With the start of meteorological winter around the corner (the season officially begins on December 1st), homeowners should be thinking about winterising their gardens.
It’s natural to want to hibernate indoors on cold and stormy days, but even if you’re not out gardening there is still plenty to be done ahead of the winter months to protect your garden. Doing some much-needed prep will help your garden withstand the elements, and will help to maintain all of the hard work you’ve put into keeping your beautifully manicured garden healthy.
Here, we’ve compiled our top tips for getting your garden in tip top winter condition…
Start with little jobs
Firstly, take a look around your garden and get started with some basic seasonal maintenance. As soon as leaves start falling, it’s a good idea to invest in some compost bags and to start clearing them up before they have a chance to collect in a pile and get wet, (and therefore become heavier to move and clear away). If you have summer bulbs planted, you can remove these and store them away to replant for next year. Any plants remaining in place but are sensitive to frost and/or colder climes should be covered with netting.
Watch your water
If you have any water features in place, you should make sure these are taken care of to reduce the chances of frozen, bursting pipes. Switch off the water source to ensure there’s no water reaching any taps, ponds, fountains or any other feature. You may also want to install a pond heater, which can help prevent freezing in the winter months.
Put down some autumn mulch
Generally speaking, soil hasn’t yet frozen in autumn, meaning it’s a great time to put down some organic mulch.

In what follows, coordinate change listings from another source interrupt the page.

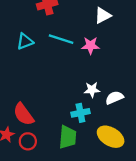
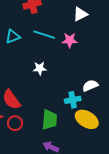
white star: (92, 90) -> (40, 68), moved
cyan cross: (80, 113) -> (73, 100), moved

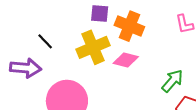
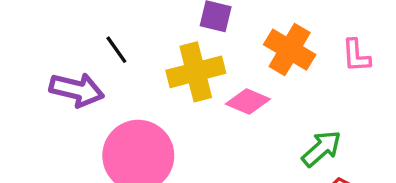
orange cross: (129, 26) -> (290, 50), moved

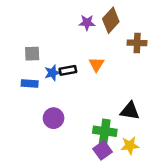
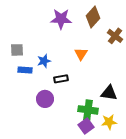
purple star: (87, 23) -> (61, 19), moved, size x1.5
brown cross: (137, 43) -> (115, 36), turned 35
gray square: (32, 54) -> (17, 50), moved
black rectangle: (68, 70) -> (61, 79), moved

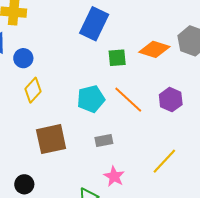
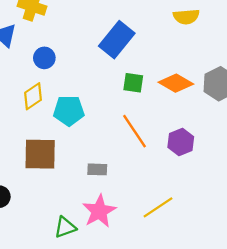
blue circle: (23, 58) -> (44, 58), moved
cyan pentagon: (91, 99) -> (69, 111), moved
pink star: (114, 176) -> (99, 211), size x1.4

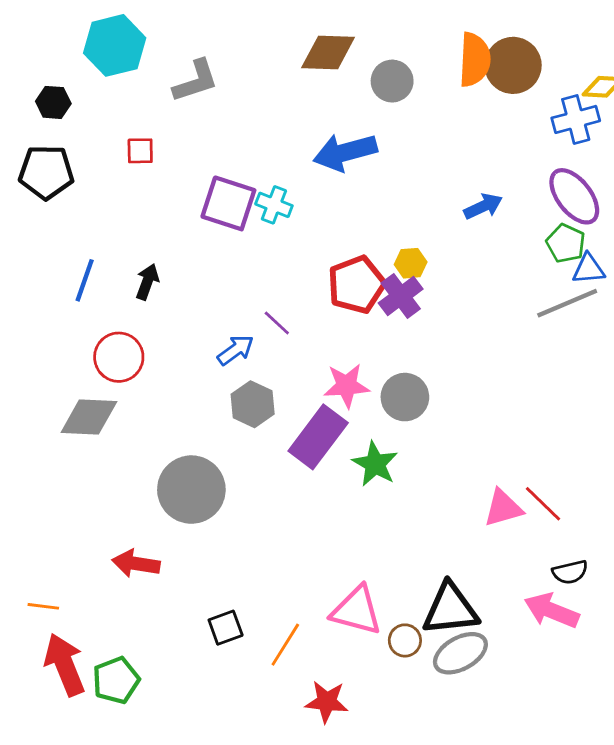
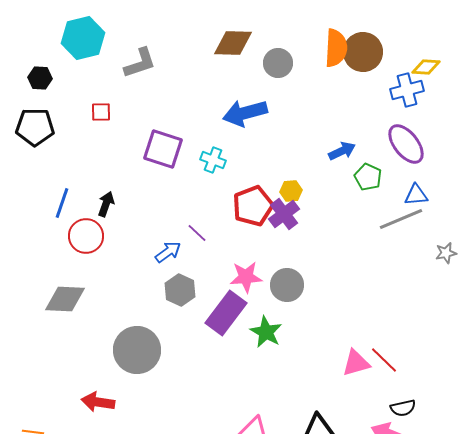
cyan cross: (274, 205) -> (213, 160), moved
green pentagon: (566, 243) -> (368, 177), moved
red circle: (119, 357) -> (86, 236), moved

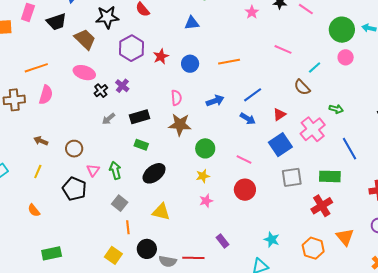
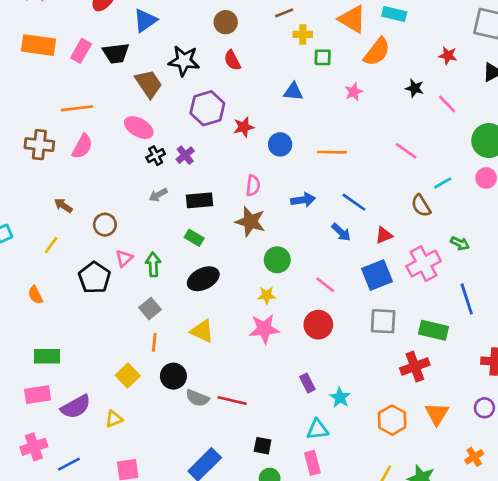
pink rectangle: (28, 12) -> (81, 51), moved
pink star: (252, 12) -> (354, 92), moved
blue line: (253, 95) -> (354, 202), turned 60
pink star: (206, 201) -> (264, 329), size x1.6
purple rectangle: (222, 241) -> (307, 383), moved

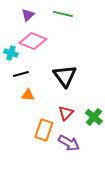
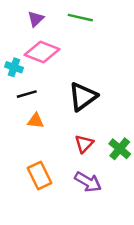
black triangle: (65, 76) -> (83, 97), turned 30
orange rectangle: (44, 130) -> (39, 176), moved, turned -45

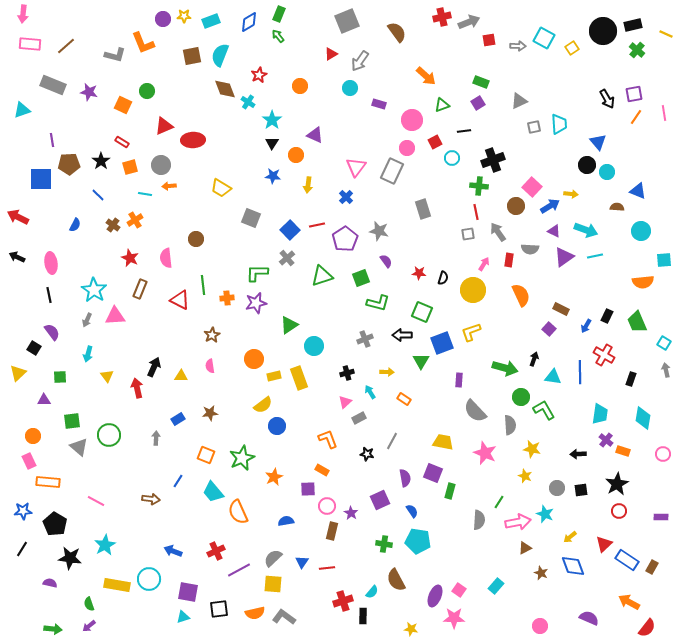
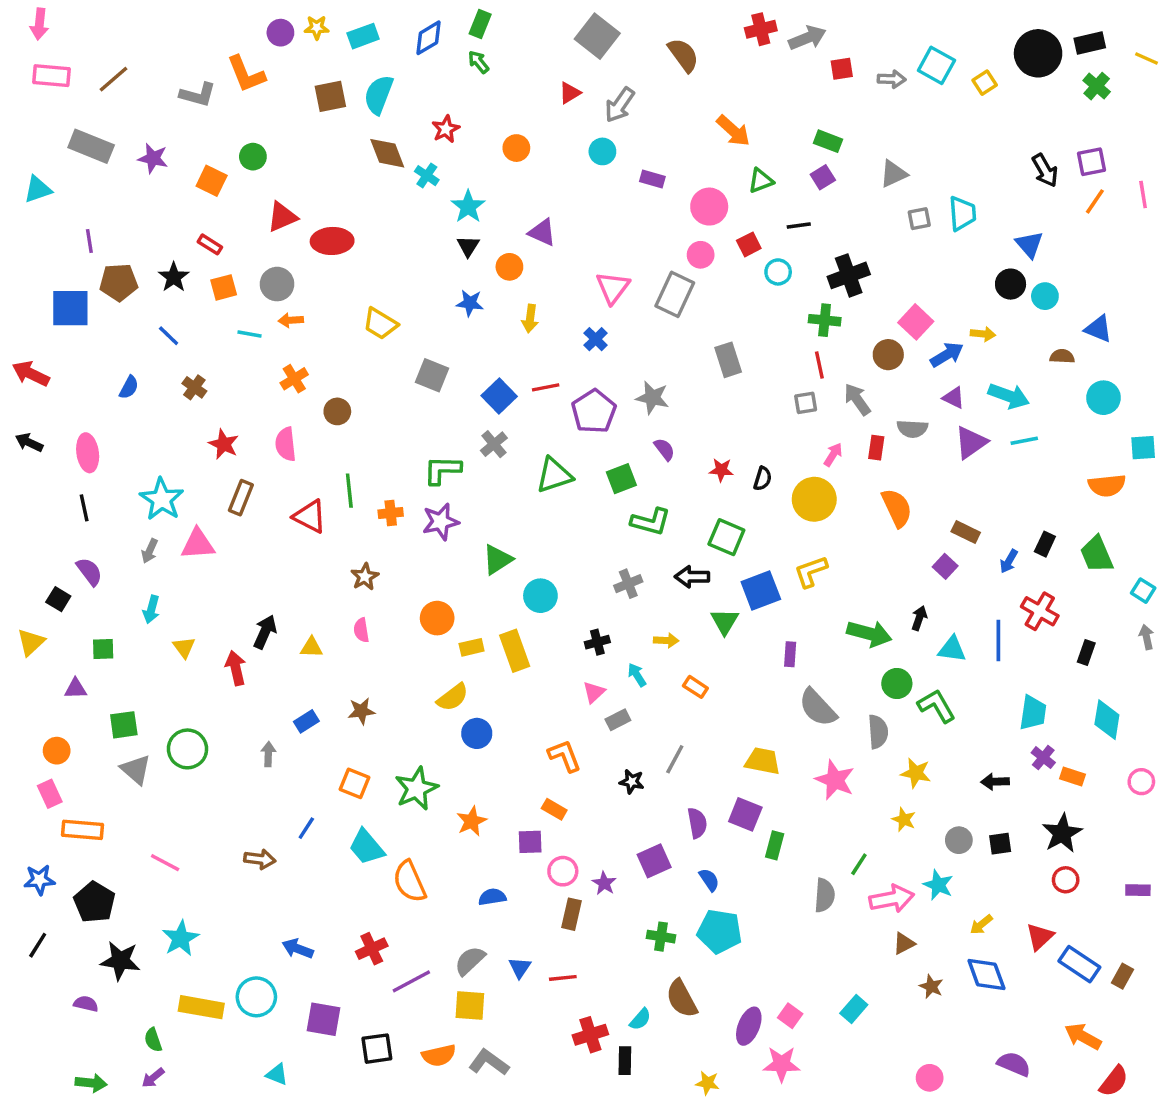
gray square: (347, 21) -> (597, 36), turned -30
orange cross: (135, 220) -> (294, 379), moved
cyan triangle: (183, 617) -> (277, 1074), moved, turned 40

This will help keep to keep heat and moisture under the surface, and once it freezes over, it will help to keep pests and wildlife above the surface. It can also act as a barrier against winter weeds, whilst protecting plant roots from frost.
Give your garden grounds some TLC
From the lawn to the flowerbeds, the ground in your garden could use some care ahead of the colder months. You can add organic matter, remove weeds, tidy up flowerbeds, aerate to allow air into the roots, and put down lawn food to give your grass a healthful boost.
Think of the winter wildlife
Finally, if you fancy helping wildlife through the colder months, why not make your garden a winter haven for birds and other creatures? You can put in a bird feeder, or leave piles of leaves intact as they can make a nice warm spot for toads and newts. You should also exercise caution when burning compost, as many animals can use heaps for shelter during the wintertime.